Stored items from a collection
□ □ □

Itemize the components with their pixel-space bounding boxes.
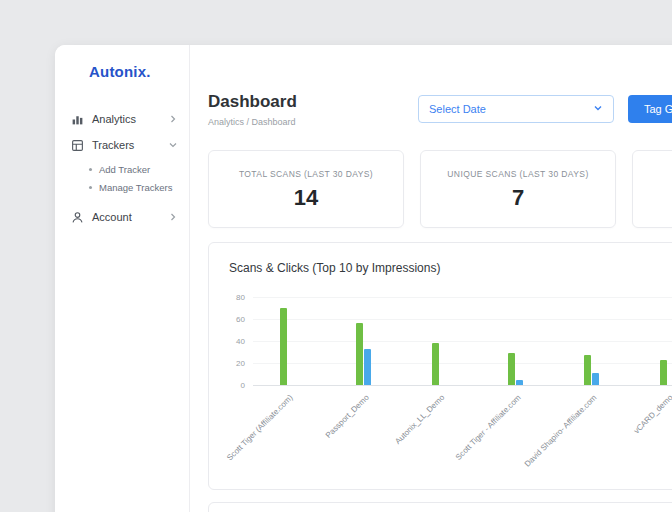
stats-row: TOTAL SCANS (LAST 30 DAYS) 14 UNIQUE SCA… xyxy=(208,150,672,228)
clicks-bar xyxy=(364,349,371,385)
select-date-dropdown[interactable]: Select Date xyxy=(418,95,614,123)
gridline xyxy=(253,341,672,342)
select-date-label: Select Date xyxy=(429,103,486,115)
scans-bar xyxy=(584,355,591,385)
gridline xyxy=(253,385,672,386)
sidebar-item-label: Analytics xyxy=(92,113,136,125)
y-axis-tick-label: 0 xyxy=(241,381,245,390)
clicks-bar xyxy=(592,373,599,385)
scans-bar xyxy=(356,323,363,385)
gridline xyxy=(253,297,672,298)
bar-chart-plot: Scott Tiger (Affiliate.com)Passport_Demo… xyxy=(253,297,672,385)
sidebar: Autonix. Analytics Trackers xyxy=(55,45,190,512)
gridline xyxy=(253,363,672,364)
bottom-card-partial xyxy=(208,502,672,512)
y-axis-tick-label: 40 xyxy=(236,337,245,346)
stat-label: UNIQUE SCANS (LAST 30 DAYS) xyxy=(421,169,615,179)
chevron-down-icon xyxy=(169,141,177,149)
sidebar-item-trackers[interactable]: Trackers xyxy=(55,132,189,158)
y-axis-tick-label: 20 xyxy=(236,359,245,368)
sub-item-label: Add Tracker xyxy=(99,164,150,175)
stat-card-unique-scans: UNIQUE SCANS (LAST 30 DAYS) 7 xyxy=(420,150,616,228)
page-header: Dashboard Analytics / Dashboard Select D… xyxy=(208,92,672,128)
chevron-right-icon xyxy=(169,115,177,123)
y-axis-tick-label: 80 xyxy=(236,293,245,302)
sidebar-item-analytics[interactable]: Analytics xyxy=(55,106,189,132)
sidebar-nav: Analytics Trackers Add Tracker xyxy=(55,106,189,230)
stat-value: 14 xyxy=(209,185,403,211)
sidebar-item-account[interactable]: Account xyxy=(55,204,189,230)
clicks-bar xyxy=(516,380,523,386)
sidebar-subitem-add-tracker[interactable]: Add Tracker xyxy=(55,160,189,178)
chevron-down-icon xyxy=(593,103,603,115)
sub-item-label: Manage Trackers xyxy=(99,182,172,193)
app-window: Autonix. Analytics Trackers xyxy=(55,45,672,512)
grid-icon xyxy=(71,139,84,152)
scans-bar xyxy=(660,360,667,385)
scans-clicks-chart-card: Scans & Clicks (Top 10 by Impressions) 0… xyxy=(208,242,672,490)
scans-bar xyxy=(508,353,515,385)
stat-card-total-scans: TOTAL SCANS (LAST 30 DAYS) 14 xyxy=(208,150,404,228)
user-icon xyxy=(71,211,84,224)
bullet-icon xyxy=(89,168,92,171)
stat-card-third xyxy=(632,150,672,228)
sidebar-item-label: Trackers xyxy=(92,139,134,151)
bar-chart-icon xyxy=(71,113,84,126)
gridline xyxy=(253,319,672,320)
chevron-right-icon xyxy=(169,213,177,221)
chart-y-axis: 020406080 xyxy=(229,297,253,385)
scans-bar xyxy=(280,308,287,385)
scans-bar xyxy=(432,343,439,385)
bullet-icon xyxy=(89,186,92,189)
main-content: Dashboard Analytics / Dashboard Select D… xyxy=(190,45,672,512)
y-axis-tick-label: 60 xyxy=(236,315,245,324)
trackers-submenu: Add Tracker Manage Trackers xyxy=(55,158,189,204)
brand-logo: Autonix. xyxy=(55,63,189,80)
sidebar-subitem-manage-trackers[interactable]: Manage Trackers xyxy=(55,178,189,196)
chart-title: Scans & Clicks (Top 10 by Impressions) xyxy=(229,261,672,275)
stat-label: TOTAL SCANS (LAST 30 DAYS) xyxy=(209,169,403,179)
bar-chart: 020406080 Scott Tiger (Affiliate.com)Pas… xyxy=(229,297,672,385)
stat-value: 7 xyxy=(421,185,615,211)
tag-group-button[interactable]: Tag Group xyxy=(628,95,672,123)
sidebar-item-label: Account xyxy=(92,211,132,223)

□ □ □

Your goal
Drop every image, please, and write out the data above exactly as shown.

The completed task
Itemize the components with their pixel-space bounding boxes.
stats-row: TOTAL SCANS (LAST 30 DAYS) 14 UNIQUE SCA… xyxy=(208,150,672,228)
clicks-bar xyxy=(364,349,371,385)
select-date-dropdown[interactable]: Select Date xyxy=(418,95,614,123)
gridline xyxy=(253,341,672,342)
select-date-label: Select Date xyxy=(429,103,486,115)
scans-bar xyxy=(584,355,591,385)
gridline xyxy=(253,385,672,386)
sidebar-item-label: Analytics xyxy=(92,113,136,125)
y-axis-tick-label: 0 xyxy=(241,381,245,390)
clicks-bar xyxy=(592,373,599,385)
scans-bar xyxy=(356,323,363,385)
gridline xyxy=(253,297,672,298)
bar-chart-plot: Scott Tiger (Affiliate.com)Passport_Demo… xyxy=(253,297,672,385)
sidebar: Autonix. Analytics Trackers xyxy=(55,45,190,512)
gridline xyxy=(253,363,672,364)
bottom-card-partial xyxy=(208,502,672,512)
y-axis-tick-label: 40 xyxy=(236,337,245,346)
stat-label: UNIQUE SCANS (LAST 30 DAYS) xyxy=(421,169,615,179)
chevron-down-icon xyxy=(169,141,177,149)
sidebar-item-trackers[interactable]: Trackers xyxy=(55,132,189,158)
y-axis-tick-label: 20 xyxy=(236,359,245,368)
sub-item-label: Add Tracker xyxy=(99,164,150,175)
stat-card-unique-scans: UNIQUE SCANS (LAST 30 DAYS) 7 xyxy=(420,150,616,228)
page-header: Dashboard Analytics / Dashboard Select D… xyxy=(208,92,672,128)
chevron-right-icon xyxy=(169,115,177,123)
y-axis-tick-label: 80 xyxy=(236,293,245,302)
sidebar-item-analytics[interactable]: Analytics xyxy=(55,106,189,132)
sidebar-nav: Analytics Trackers Add Tracker xyxy=(55,106,189,230)
stat-value: 14 xyxy=(209,185,403,211)
sidebar-item-account[interactable]: Account xyxy=(55,204,189,230)
clicks-bar xyxy=(516,380,523,386)
sidebar-subitem-add-tracker[interactable]: Add Tracker xyxy=(55,160,189,178)
chevron-down-icon xyxy=(593,103,603,115)
sub-item-label: Manage Trackers xyxy=(99,182,172,193)
app-window: Autonix. Analytics Trackers xyxy=(55,45,672,512)
grid-icon xyxy=(71,139,84,152)
scans-bar xyxy=(660,360,667,385)
scans-clicks-chart-card: Scans & Clicks (Top 10 by Impressions) 0… xyxy=(208,242,672,490)
scans-bar xyxy=(508,353,515,385)
stat-card-total-scans: TOTAL SCANS (LAST 30 DAYS) 14 xyxy=(208,150,404,228)
user-icon xyxy=(71,211,84,224)
bullet-icon xyxy=(89,168,92,171)
stat-card-third xyxy=(632,150,672,228)
sidebar-item-label: Trackers xyxy=(92,139,134,151)
bar-chart-icon xyxy=(71,113,84,126)
gridline xyxy=(253,319,672,320)
chevron-right-icon xyxy=(169,213,177,221)
chart-y-axis: 020406080 xyxy=(229,297,253,385)
scans-bar xyxy=(280,308,287,385)
scans-bar xyxy=(432,343,439,385)
bullet-icon xyxy=(89,186,92,189)
main-content: Dashboard Analytics / Dashboard Select D… xyxy=(190,45,672,512)
y-axis-tick-label: 60 xyxy=(236,315,245,324)
trackers-submenu: Add Tracker Manage Trackers xyxy=(55,158,189,204)
brand-logo: Autonix. xyxy=(55,63,189,80)
sidebar-subitem-manage-trackers[interactable]: Manage Trackers xyxy=(55,178,189,196)
chart-title: Scans & Clicks (Top 10 by Impressions) xyxy=(229,261,672,275)
stat-label: TOTAL SCANS (LAST 30 DAYS) xyxy=(209,169,403,179)
bar-chart: 020406080 Scott Tiger (Affiliate.com)Pas… xyxy=(229,297,672,385)
stat-value: 7 xyxy=(421,185,615,211)
tag-group-button[interactable]: Tag Group xyxy=(628,95,672,123)
sidebar-item-label: Account xyxy=(92,211,132,223)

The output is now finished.